I also was really happy with autojump. but I had seen brief glimpses of my friends using zsh and it seemed to have really nice tab-completion.

so, zsh time it is!

okay i’m too lazy to write a true write up so i’ll just document what i did for my own reference.

install oh-my-zsh

i’m not sure why oh-my-zsh, but it seems nice. i think it includes a lot of powerful plugins (downloads and lets you one-line activate them).

https://ohmyz.sh

sh -c "$(curl -fsSL https://raw.githubusercontent.com/ohmyzsh/ohmyzsh/master/tools/install.sh)"

out of the bat — git aliases!

i had that in my bashrc manually, but in oh-my-zsh there’s a one-liner.

alias ga='git add'

and already we can see in ~/.zshrc  that we can do

plugins=(git)

and these aliases are included  in oh-my-zsh with that one line!

other oh-my-zsh plugins i enabled:

plugins=(git gitignore 
magic-enter
colorize
colored-man-pages
python
)

and then let’s overwrite that (rip) — use random stranger’s plugin pack

okay but i was missing my autojump, and i realized that there are still some manual steps to install extra fancy plugins. i didn’t want to do some comprehensive understanding of competion, tab completion, autocompletion of commands vs files vs folders, frequency-based or history, etc. i just wanted someone to pick a few. and all the different themes, wow.

hence then I used

https://github.com/gustavohellwig/gh-zsh

which includes zsh-completions and zsh-autosuggestions which are not in oh-my-zsh. (completions is in oh-my-zsh).

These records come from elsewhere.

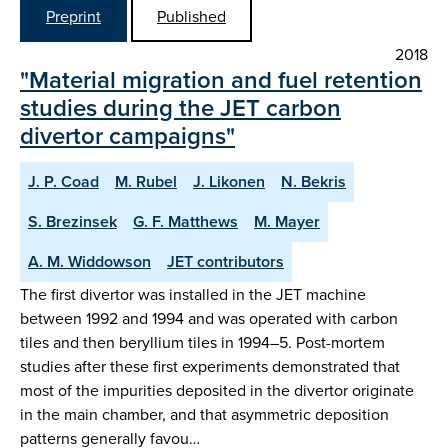
Preprint
Published
2018
"Material migration and fuel retention
studies during the JET carbon
divertor campaigns"
J. P. Coad
M. Rubel
J. Likonen
N. Bekris
S. Brezinsek
G. F. Matthews
M. Mayer
A. M. Widdowson
JET contributors
The first divertor was installed in the JET machine
between 1992 and 1994 and was operated with carbon
tiles and then beryllium tiles in 1994–5. Post-mortem
studies after these first experiments demonstrated that
most of the impurities deposited in the divertor originate
in the main chamber, and that asymmetric deposition
patterns generally favou…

sudo curl -fsSL https://raw.githubusercontent.com/gustavohellwig/gh-zsh/main/gh-zsh.sh | bash

powerlevel10k — no need for other themes

most importantly, it includes a customizable theme called powerlevel10k. This actually walks you through creating a custom prompt  in detail — everything from what information you want on the right or left, do you want a timestamp (if so in what format), do you want minimalist or maximalist (with all the icons! and colored backgrounds!), if you want a two line prompt or not, how many colors you want, etc.

it was really cool actually!

p10k configure

after all that I ended up with

╭─ ~/Documents/projects/python_fun on main ········· at 22:48:40
╰─❯

okay but we need cats: editing the p10k prompt

very importantly, i then spent a while figuring out how to add a cat back into my prompt.

thus

vi ~/.p10k.zsh

it turns out an example of adding to the prompt is given in this line, so lets uncomment it

typeset -g POWERLEVEL9K_RIGHT_PROMPT_ELEMENTS=( 
[...]
example # example user-defined segment (see prompt_example function below)

way far down we can define it

 # Example of a user-defined prompt segment. Function prompt_example will be called on every 
# prompt if `example` prompt segment is added to POWERLEVEL9K_LEFT_PROMPT_ELEMENTS or # POWERLEVEL9K_RIGHT_PROMPT_ELEMENTS. It displays an icon and orange text greeting th e user.
#
# Type `p10k help segment` for documentation and a more sophisticated example.
function prompt_example() {
# p10k segment -f 208 -i '⭐' -t 'hello, %n'
p10k segment -f 208 -i '<hi>' -t 'ฅ^•ﻌ•^ฅ'
}

So I put in a cat!  hurray! now on the right hand side my cat friend is back 🙂

this is what the cat looks like

 

╭─ ~/Documents/projects/python_fun on main ········ at 22:58:03
╰─❯ <hi> ฅ^•ﻌ•^ฅ

image: even when my friends are asleep … terminal cat keeps me company

(the <hi>  reminds me of old-school chat logs)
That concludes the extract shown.